* [What the task asks]
Output the full listing below exactly as it reads, and skip anything that is a picture.

* [Recorded data]
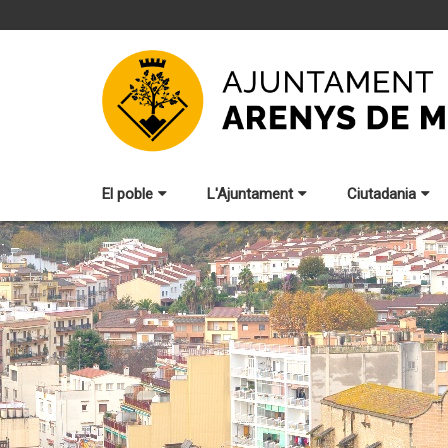
El poble
L'Ajuntament
Ciutadania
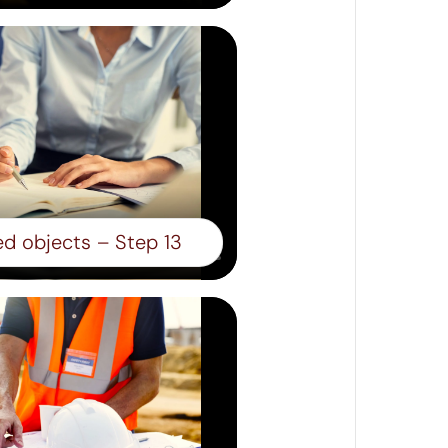
d objects – Step 13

* [Response]
El poble
L'Ajuntament
Ciutadania
d objects – Step 13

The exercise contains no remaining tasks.